Influencing Change


These days I think about helping others change and progress. I work in a solid trusting organization but humans being humans change is hard. I am sharing resources I have found and blended. Incorporating any of this into your process is going to make anyone succesful in convincing others.


The book Never Split the Difference is an amazing resource for the best techniques for negotiation and advanced listening skills. The core techniques learned from the most difficult negotiations boils down to labels and mirrors while asking calibrated questions and using silence effectively. Convincing others to do something different is difficult unless these techniques are used. Being aware of Daniel Kahneman’s two system’s of thinking is key if you need someone to act and act quickly. Target emotions and not logic. If you want people to act on a change frame the issue as a loss and not as potential upside. Another skill to study up on is the use of tonality and Jordan Belfort is a master at it.

Selling Change

Part of dealing with software bugs is convincing others they are worth fixing. I had the luxury to attend a testing conference where I met Huib Schoots and learned about his method for using stories to guide making bug reports more impactful. I put some of these tactics into place not only for bug reporting but also for teachable moments with developers. Why should we avoid gold plating? Why should we ship versus continuing to polish? What needs to be incorporated in any story is what is being lost and what the person you are influencing can do to fix it. It is imperative one does not sacrifice their credibility and remain ethical. We want to encourage others to make a good change that improves their lives.

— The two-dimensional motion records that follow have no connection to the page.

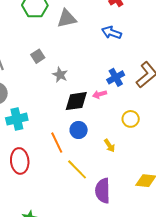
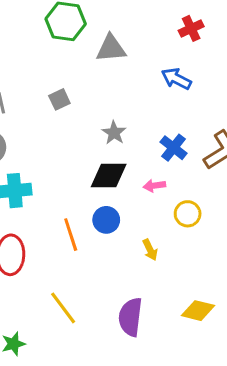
gray star: (60, 75) -> (114, 133), moved
blue cross: (116, 77) -> (174, 148), turned -30
pink arrow: (100, 94) -> (154, 186), moved
yellow line: (77, 169) -> (63, 308), moved

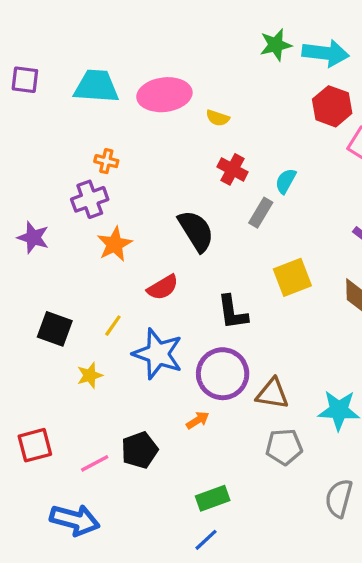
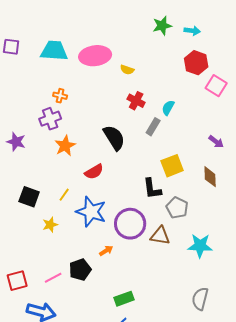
cyan arrow: (326, 53) -> (192, 31), size x0.6
black L-shape: (233, 312) -> (152, 189), moved
orange arrow: (198, 420) -> (106, 251), moved
red square: (35, 445) -> (17, 281), moved
gray pentagon: (284, 447) -> (177, 208), moved, turned 30

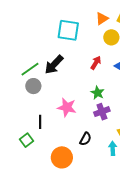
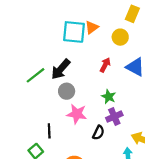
orange triangle: (102, 19) -> (92, 27), moved
gray circle: (33, 86) -> (67, 91), moved
black semicircle: (85, 139) -> (98, 133), moved

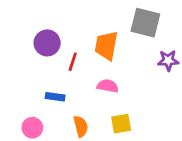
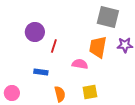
orange trapezoid: (106, 46) -> (98, 47), moved
pink circle: (32, 128) -> (12, 93), moved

Going back to Kahneman’s research, loss is incredibly motivating for humans and positive outcomes much less so. I had the opportunity to touch up a slide deck presenting a major business decision related to whether to grow staff to chase additional business. This person I helped is at a director level and uses data to convey what the business needs to do to change. Knowing Kahneman’s research and the importance of emotional language I punched up those slides. Great opportunity? No, a great missed opportunity. This fundamental change led to the business making the right decision to staff up to take on that opportunity.